Devant la commission Oliphant, M. Lavoie a souligné hier qu'il était toujours plus sage d'avouer ses fautes plutôt que de laisser à la presse le soin de les exposer au grand jour.

Celui qui a été vice-président de la firme National et bras droit de Pierre Karl Péladeau chez Quebecor a ainsi expliqué que le contrôle du message constituait l'un des objectifs principaux des relations publiques en situation de crise.

«PR [Public relation] 101 dit que quand une chose va devenir publique, même si elle est désastreuse et catastrophique et mauvaise et tout ce que vous voulez, vous êtes toujours mieux de la sortir vous-même [...] parce que si vous la sortez vous-même, vous allez être capable de réduire un peu les dommages», a-t-il fait valoir.

La confession de M. Mulroney aurait notamment pu prendre la forme d'une lettre aux lecteurs, dans laquelle il aurait admis avoir reçu de l'argent comptant de M. Schreiber. L'ancien premier ministre conservateur n'a cependant jamais donné le feu vert à un tel procédé.

C'est le quotidien torontois The Globe and Mail qui a révélé l'histoire dans un article paru 2003. L'auteur du texte, William Kaplan, a affirmé devant la commission que M. Mulroney avait tenté à plusieurs reprises de le dissuader de publier le texte qui donnait une mauvaise image de lui.

Par la suite, Luc Lavoie n'a jamais nié que M. Mulroney ait reçu l'argent. Il a déclaré devant la commission qu'il n'avait jamais posé de questions sur la somme exacte encaissée par son ex-patron et qu'il n'avait été mis au courant de cette information qu'en 2007.

M. Lavoie a profité de son passage devant le juge Jeffrey Oliphant pour attaquer la crédibilité des journalistes de l'émission Fifth Estate de la CBC, qui ont enquêté sur le scandale Airbus et sur les liens entre M. Mulroney et M. Schreiber et qu'il a accusés d'avoir mené «une mission de destruction» complètement délirante.

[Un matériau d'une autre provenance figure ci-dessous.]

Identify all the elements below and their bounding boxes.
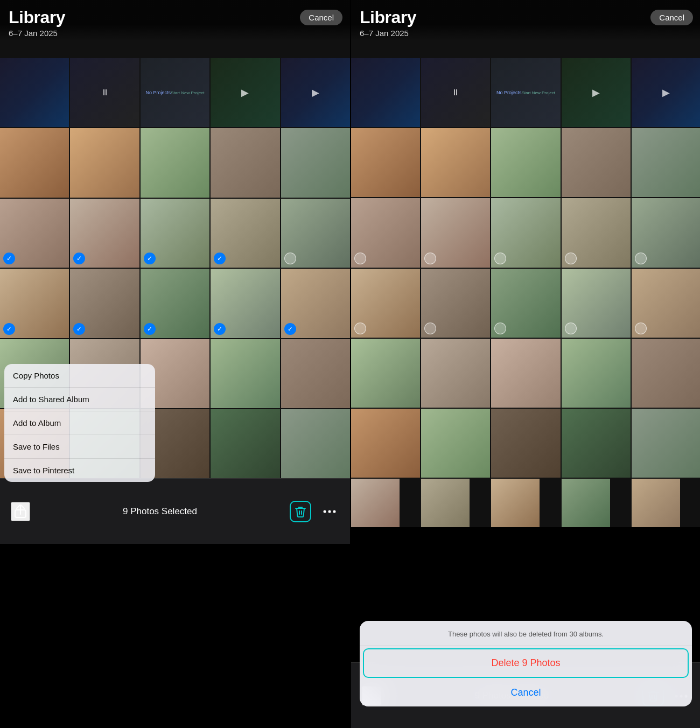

M. Lavoie n'a pas non plus été tendre envers l'homme d'affaires allemand qu'il a qualifié d'«être maléfique» et de «menteur», entre autres épithètes.

D'entrée de jeu, il a affirmé ne pas avoir été mêlé de près ou de loin au projet d'usine de blindés légers de la multinationale Thyssen, du temps où il travaillait au cabinet de Brian Mulroney, dans les années 1980.

Ce projet, baptisé Bear Head, est au coeur de l'affaire que tente d'élucider la commission d'enquête mise sur pied par le gouvernement Harper.

M. Mulroney n'a pas encore été entendu par la commission Oliphant. Son témoignage est attendu mardi prochain.